“Light and shade are in the universe, but the cube transcends and translates nature into a sculpture; the cube gave me the key to my stability.” *
Born Louise Berliawsky in Kiev, Russia, Louise Nevelson emigrated to Rockland, Maine with her family at the age of six. In 1920, she married Charles Nevelson and moved to New York City. In 1924, shortly after the birth of their son, Charles Nevelson moved the family to Mount Vernon, New York. Inspired by an exhibition of Japanese kimonos at the Metropolitan Museum of Art, Nevelson enrolled at the Art Students League in 1929 and studied with Kenneth Hayes Miller and Kimon Nicholaides. She also began to feel constrained by the expectations of a middle class domestic life. In 1931, she left Charles, took her son to relatives in Rockland, and traveled to Munich in order to study with Hans Hofmann, who would become a key figure in the abstract expressionist movement in the United States. After her time in Munich, which was marred by the growing power of the Nazi party, Nevelson departed for Paris before returning home in 1932 and settling in New York.

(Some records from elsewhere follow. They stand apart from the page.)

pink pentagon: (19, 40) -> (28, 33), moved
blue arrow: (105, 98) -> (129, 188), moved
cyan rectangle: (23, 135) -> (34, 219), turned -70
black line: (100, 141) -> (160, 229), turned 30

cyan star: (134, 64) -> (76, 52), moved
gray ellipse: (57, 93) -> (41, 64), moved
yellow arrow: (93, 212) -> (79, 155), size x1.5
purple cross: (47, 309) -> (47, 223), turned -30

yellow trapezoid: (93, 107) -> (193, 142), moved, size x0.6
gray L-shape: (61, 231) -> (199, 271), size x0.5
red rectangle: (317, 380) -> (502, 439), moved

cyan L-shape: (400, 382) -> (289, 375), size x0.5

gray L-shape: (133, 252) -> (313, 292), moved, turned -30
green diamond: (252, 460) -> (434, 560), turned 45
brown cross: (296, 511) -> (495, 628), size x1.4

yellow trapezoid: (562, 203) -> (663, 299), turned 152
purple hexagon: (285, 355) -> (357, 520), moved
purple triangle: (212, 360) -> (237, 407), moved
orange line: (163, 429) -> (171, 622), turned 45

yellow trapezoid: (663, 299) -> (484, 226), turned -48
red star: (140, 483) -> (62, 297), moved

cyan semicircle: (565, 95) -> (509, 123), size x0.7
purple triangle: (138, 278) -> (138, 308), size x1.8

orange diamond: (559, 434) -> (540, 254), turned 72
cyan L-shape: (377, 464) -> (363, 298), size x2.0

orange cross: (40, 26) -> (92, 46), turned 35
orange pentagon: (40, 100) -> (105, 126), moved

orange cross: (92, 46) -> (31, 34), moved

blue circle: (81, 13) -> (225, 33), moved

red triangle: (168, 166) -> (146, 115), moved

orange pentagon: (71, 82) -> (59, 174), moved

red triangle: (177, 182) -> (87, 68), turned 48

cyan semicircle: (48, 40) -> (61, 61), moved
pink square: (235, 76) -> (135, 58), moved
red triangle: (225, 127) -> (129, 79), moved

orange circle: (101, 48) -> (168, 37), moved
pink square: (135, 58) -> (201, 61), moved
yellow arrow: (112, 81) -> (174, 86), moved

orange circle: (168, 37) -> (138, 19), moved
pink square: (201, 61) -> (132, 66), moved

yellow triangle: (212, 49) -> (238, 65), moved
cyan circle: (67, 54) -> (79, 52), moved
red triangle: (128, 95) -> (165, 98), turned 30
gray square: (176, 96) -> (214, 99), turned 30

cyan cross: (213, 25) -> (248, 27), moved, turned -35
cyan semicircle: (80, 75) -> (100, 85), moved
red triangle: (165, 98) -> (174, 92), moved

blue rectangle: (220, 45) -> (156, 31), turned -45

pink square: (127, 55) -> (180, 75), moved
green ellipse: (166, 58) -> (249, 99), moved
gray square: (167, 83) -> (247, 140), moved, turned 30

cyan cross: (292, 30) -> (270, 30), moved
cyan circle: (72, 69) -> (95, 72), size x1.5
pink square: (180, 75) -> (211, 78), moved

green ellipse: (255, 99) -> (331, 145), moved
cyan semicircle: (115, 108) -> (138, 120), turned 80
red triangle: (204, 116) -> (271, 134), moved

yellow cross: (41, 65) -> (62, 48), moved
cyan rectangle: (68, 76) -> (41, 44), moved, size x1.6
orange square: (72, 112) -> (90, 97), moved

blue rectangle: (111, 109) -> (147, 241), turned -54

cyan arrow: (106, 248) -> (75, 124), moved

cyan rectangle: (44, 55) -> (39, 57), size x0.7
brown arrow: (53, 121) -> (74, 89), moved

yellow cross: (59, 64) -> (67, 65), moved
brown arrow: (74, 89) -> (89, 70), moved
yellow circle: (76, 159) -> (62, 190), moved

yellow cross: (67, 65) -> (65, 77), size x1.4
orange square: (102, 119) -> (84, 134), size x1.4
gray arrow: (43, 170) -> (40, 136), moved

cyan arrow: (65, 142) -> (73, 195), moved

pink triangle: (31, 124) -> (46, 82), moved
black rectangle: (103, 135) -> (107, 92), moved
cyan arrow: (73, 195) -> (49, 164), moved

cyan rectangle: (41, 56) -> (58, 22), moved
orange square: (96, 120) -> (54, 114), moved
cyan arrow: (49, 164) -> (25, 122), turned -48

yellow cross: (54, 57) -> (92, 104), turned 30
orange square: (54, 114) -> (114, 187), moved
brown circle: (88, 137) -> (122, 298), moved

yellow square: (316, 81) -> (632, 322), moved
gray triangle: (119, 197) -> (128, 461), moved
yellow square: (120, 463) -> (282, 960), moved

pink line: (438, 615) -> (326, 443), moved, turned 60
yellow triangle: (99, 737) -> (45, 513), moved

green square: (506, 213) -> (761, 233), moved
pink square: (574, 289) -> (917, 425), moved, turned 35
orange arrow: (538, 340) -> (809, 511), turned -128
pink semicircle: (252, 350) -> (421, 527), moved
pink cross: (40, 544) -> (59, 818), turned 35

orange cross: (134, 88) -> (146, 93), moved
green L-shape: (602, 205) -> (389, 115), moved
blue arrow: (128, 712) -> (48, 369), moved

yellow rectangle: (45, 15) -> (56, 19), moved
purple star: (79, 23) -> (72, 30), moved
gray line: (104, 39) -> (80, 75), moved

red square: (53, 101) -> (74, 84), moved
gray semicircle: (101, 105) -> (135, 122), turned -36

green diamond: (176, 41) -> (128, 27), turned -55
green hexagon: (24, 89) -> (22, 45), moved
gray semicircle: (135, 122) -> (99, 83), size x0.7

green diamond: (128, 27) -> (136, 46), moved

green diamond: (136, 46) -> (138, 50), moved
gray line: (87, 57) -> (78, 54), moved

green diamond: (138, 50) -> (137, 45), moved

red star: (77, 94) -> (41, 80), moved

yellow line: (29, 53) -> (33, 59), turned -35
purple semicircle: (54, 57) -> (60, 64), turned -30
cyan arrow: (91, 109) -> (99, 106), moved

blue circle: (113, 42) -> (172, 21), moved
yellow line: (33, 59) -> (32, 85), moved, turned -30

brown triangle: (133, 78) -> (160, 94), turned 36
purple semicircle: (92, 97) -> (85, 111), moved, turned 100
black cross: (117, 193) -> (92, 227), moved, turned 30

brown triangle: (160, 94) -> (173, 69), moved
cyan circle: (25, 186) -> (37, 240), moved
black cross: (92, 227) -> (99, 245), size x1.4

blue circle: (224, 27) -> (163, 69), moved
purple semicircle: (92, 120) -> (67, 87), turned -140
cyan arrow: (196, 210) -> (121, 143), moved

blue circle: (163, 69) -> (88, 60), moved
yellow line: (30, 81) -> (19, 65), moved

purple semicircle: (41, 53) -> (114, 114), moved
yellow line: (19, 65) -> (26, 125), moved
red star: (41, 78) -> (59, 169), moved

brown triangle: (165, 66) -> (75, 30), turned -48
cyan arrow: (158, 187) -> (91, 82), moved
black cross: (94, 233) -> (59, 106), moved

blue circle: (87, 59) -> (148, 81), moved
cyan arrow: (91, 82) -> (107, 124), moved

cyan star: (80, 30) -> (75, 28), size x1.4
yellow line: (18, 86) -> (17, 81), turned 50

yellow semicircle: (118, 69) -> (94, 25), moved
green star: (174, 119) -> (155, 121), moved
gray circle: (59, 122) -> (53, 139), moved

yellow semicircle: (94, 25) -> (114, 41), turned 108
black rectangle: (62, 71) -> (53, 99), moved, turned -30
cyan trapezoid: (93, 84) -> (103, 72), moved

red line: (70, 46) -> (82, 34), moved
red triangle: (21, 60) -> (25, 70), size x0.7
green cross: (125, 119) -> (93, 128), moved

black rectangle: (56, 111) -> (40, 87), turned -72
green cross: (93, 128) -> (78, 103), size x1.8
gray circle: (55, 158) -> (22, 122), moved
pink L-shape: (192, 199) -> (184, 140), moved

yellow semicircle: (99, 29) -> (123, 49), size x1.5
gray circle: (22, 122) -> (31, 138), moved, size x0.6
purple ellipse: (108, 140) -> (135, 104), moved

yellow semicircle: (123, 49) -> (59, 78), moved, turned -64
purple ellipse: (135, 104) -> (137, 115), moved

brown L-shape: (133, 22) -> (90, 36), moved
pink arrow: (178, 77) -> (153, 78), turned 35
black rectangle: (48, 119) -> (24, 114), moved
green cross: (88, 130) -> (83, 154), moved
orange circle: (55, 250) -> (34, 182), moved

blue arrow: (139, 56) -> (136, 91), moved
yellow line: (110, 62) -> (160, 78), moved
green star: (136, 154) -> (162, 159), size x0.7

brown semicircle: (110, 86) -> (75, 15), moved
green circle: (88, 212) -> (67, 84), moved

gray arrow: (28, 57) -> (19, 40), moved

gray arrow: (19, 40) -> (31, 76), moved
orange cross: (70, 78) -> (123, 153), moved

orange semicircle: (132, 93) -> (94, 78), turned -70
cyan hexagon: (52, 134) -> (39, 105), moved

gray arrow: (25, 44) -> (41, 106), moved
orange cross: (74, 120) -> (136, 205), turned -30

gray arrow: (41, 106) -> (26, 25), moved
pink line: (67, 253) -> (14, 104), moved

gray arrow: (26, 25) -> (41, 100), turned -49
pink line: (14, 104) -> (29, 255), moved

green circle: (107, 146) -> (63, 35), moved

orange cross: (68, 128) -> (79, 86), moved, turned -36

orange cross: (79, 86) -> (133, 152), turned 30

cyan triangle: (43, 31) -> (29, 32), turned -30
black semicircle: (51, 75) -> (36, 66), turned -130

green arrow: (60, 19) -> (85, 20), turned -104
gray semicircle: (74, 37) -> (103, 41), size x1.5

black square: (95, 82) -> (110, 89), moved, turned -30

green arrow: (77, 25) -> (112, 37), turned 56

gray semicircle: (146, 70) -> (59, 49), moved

During the 1930s, Nevelson worked briefly as an assistant for Diego Rivera, and she also taught at the Educational Alliance School of Art under the auspices of the Works Progress Administration (WPA). She began to explore sculpture as a medium, studying with Chaim Gross at the Educational Alliance, and in 1935, her work was included in an exhibition at the Brooklyn Museum. Her first solo show was held in 1941 at the Nierendorf Gallery, and that same year, inspired by Joseph Cornell’s poetic collage-boxes and the European surrealists exiled in New York, Nevelson began to incorporate found wooden objects in her assemblages. To Nevelson, wood was immediate, alive, and the only material she could communicate with spontaneously. Her first environment The Circus, The Clown is the Center of His World (1943) was shown at the Norlyst Gallery in 1944, and in subsequent years she exhibited actively at Martha Jackson and Pace galleries. Nevelson studied printmaking with Stanley William Hayter at his workshop, Atelier 17, where she met and befriended Dorothy Dehner. A late 1940s trip to Mexico introduced her to Mayan and Aztec art. Influenced by this work as well as African art and folk weavings and fabrics of all kinds, Nevelson broke through to a new kind of work that was entirely her own.